Provided records:
-- Opening Marker --

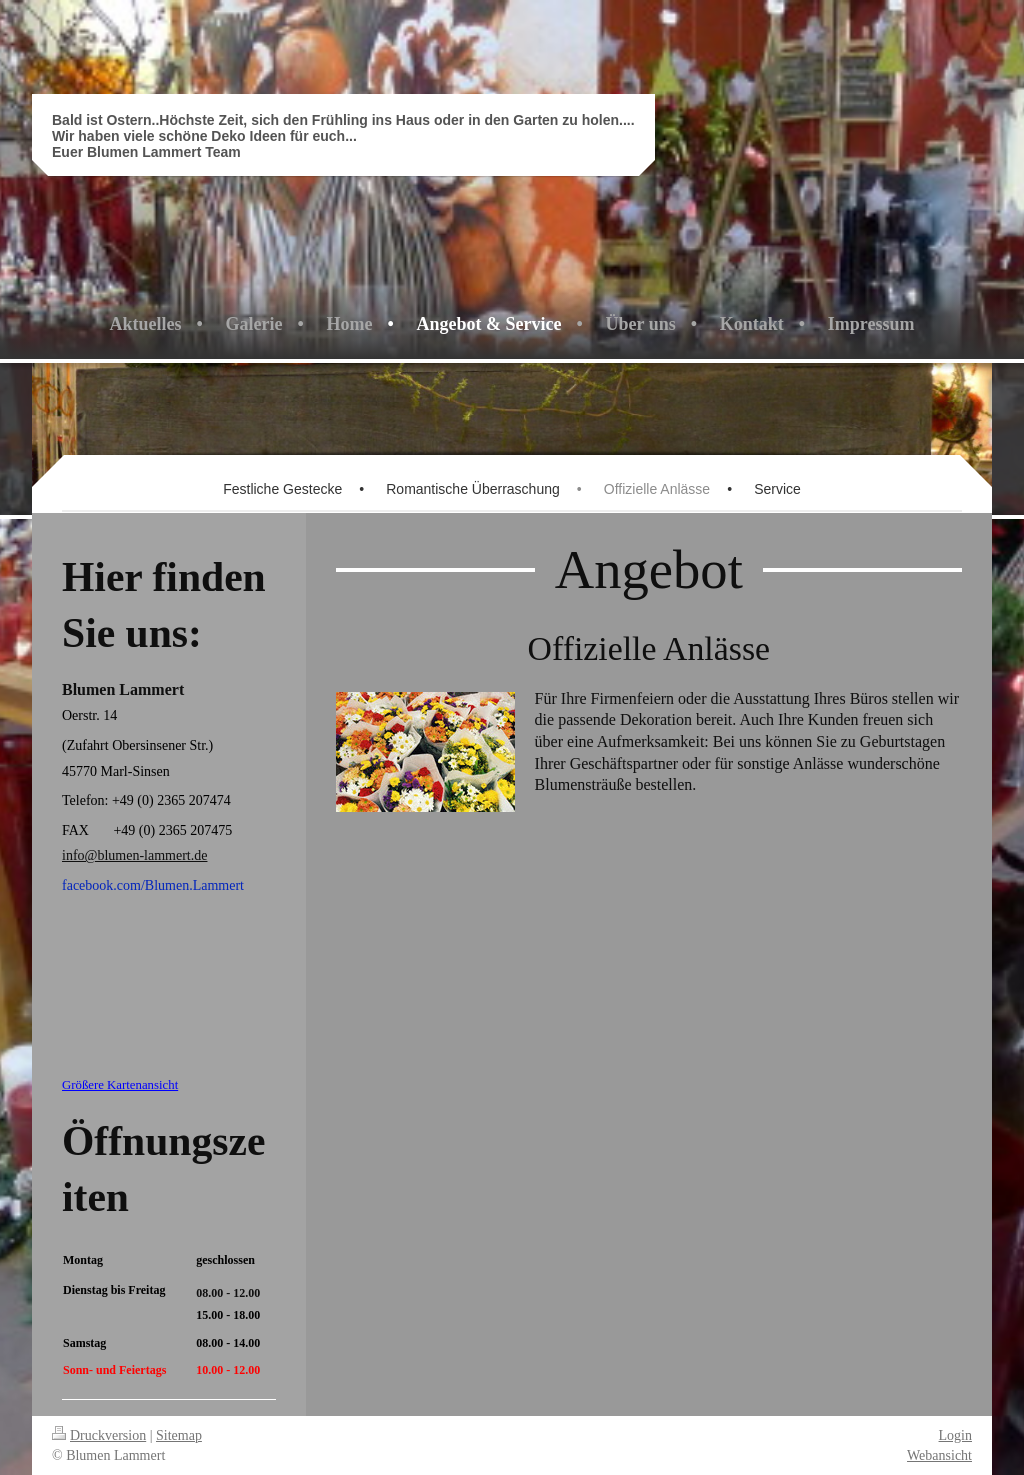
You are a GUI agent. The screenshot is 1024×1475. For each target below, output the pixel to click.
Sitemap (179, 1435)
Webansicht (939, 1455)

-- Closing Marker --
-- Opening Marker --

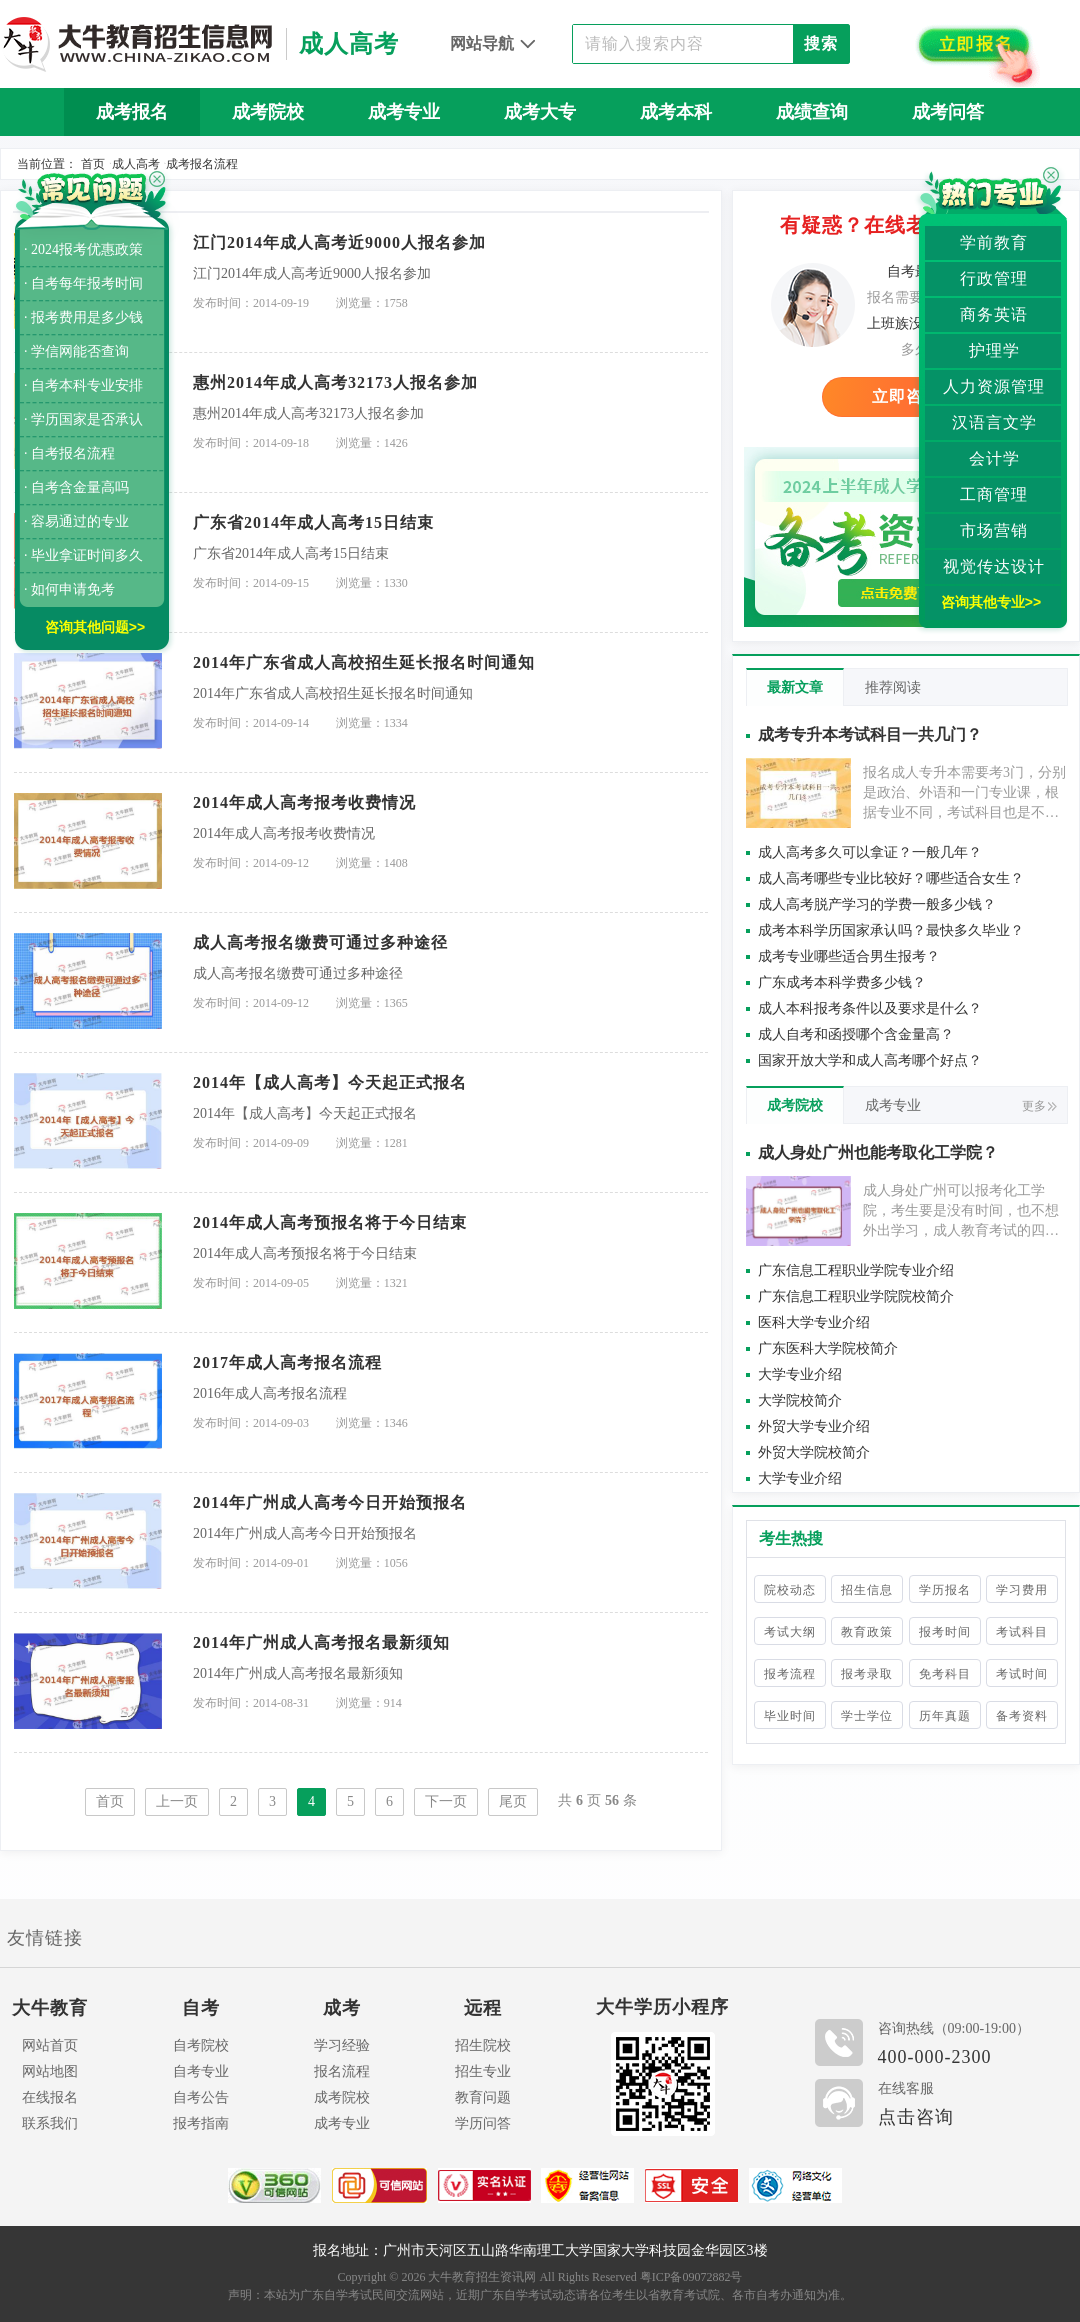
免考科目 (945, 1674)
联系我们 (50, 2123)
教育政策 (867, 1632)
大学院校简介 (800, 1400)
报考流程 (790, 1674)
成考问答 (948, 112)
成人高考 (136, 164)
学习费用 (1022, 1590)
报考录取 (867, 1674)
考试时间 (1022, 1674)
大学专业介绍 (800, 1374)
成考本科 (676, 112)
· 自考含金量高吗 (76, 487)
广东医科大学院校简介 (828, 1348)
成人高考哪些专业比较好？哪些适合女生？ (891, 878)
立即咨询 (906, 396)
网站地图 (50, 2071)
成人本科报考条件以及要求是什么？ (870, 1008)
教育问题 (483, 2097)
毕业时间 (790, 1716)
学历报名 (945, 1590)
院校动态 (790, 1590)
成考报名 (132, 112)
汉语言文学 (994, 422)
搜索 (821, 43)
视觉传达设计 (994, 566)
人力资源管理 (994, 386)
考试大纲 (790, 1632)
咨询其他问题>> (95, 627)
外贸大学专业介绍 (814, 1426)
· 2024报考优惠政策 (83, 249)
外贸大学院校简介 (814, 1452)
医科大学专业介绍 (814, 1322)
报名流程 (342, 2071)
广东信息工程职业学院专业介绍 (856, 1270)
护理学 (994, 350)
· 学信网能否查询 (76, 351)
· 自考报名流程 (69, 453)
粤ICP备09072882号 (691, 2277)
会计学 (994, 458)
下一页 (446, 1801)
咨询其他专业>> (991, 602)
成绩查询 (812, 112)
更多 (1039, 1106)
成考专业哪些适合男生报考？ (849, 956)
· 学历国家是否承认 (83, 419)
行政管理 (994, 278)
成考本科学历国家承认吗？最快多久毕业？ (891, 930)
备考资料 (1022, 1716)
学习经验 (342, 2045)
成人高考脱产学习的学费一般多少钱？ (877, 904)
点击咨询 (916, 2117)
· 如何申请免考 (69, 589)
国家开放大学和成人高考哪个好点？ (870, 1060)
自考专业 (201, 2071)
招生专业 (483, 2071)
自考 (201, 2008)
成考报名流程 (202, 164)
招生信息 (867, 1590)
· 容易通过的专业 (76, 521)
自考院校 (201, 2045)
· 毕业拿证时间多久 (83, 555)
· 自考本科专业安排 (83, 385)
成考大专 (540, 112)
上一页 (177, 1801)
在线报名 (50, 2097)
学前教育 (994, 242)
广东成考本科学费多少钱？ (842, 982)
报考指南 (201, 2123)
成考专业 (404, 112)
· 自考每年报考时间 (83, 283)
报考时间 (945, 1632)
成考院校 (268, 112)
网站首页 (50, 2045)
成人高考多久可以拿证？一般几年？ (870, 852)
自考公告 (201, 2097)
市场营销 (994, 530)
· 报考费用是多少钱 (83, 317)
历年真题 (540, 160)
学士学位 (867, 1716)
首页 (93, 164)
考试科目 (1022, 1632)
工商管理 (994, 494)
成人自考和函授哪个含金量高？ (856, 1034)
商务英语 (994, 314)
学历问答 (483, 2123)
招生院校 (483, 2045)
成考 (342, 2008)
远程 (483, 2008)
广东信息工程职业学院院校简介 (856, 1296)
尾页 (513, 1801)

-- Closing Marker --
-- Opening Marker --

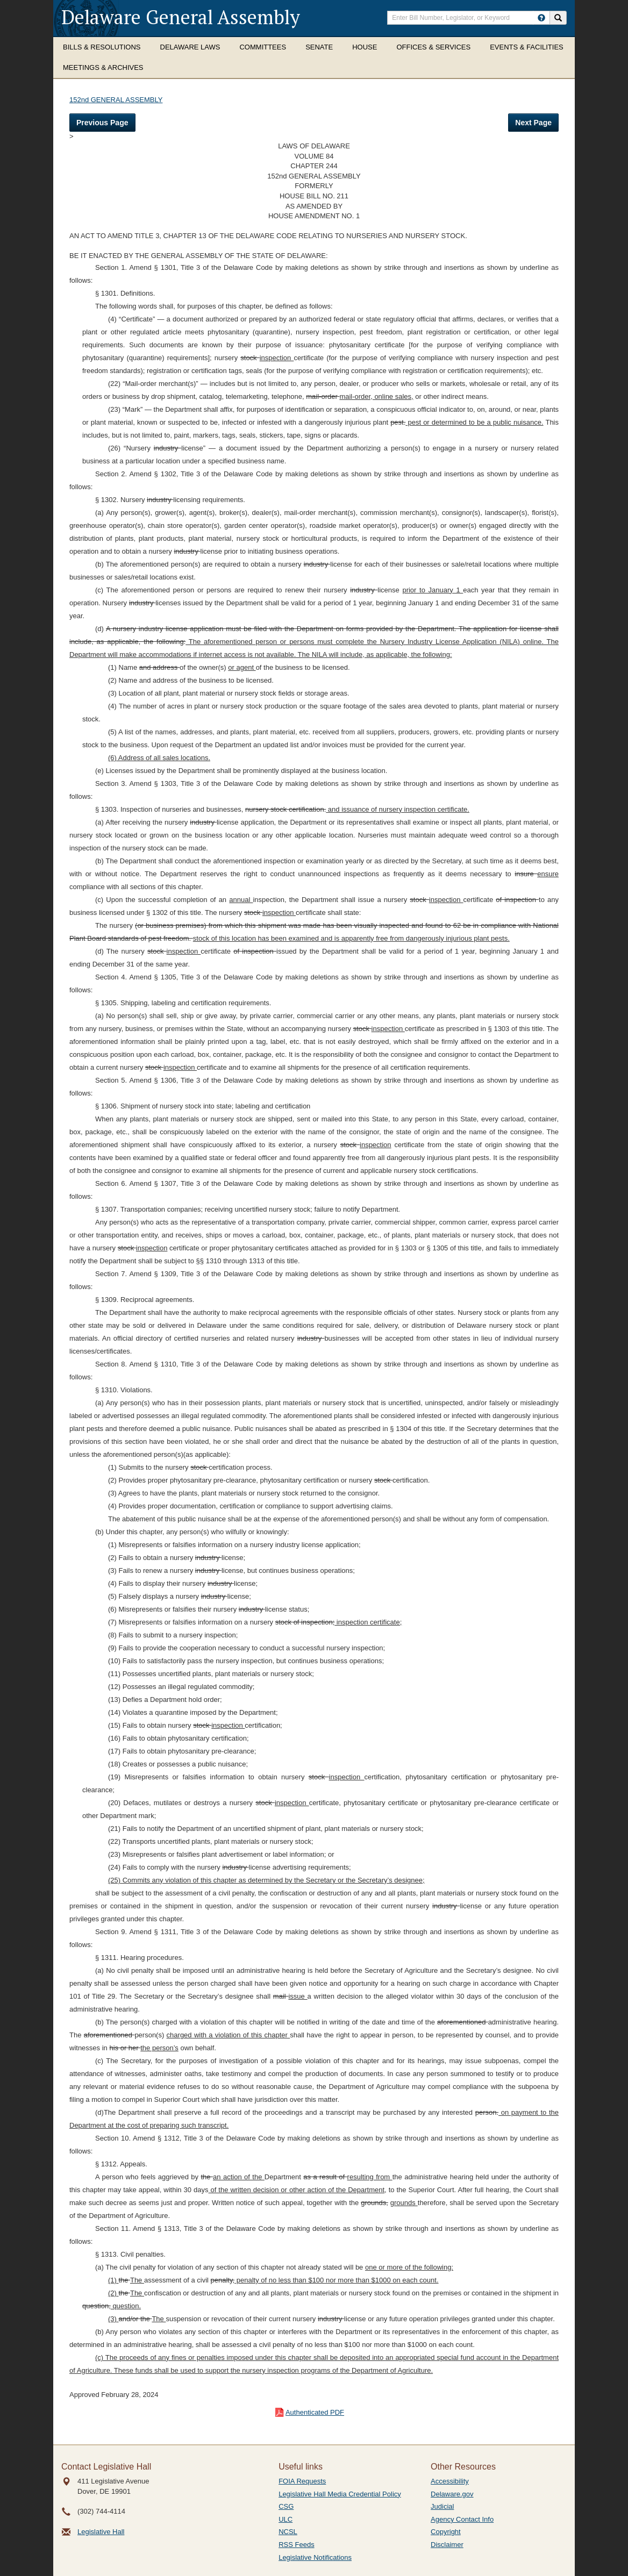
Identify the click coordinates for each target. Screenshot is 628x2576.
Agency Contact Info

-- Closing Marker --

Work to be completed: Set down again, word for word, the stretch of records from the line with "成人自考和函授哪个含金量高？ (856, 1034)" to the line with "尾页 (513, 1801)", both of those lines included.

Your response:
成人自考和函授哪个含金量高？ (856, 1034)
商务英语 (994, 314)
学历问答 (483, 2123)
招生院校 (483, 2045)
成考 (342, 2008)
远程 (483, 2008)
广东信息工程职业学院院校简介 (856, 1296)
尾页 (513, 1801)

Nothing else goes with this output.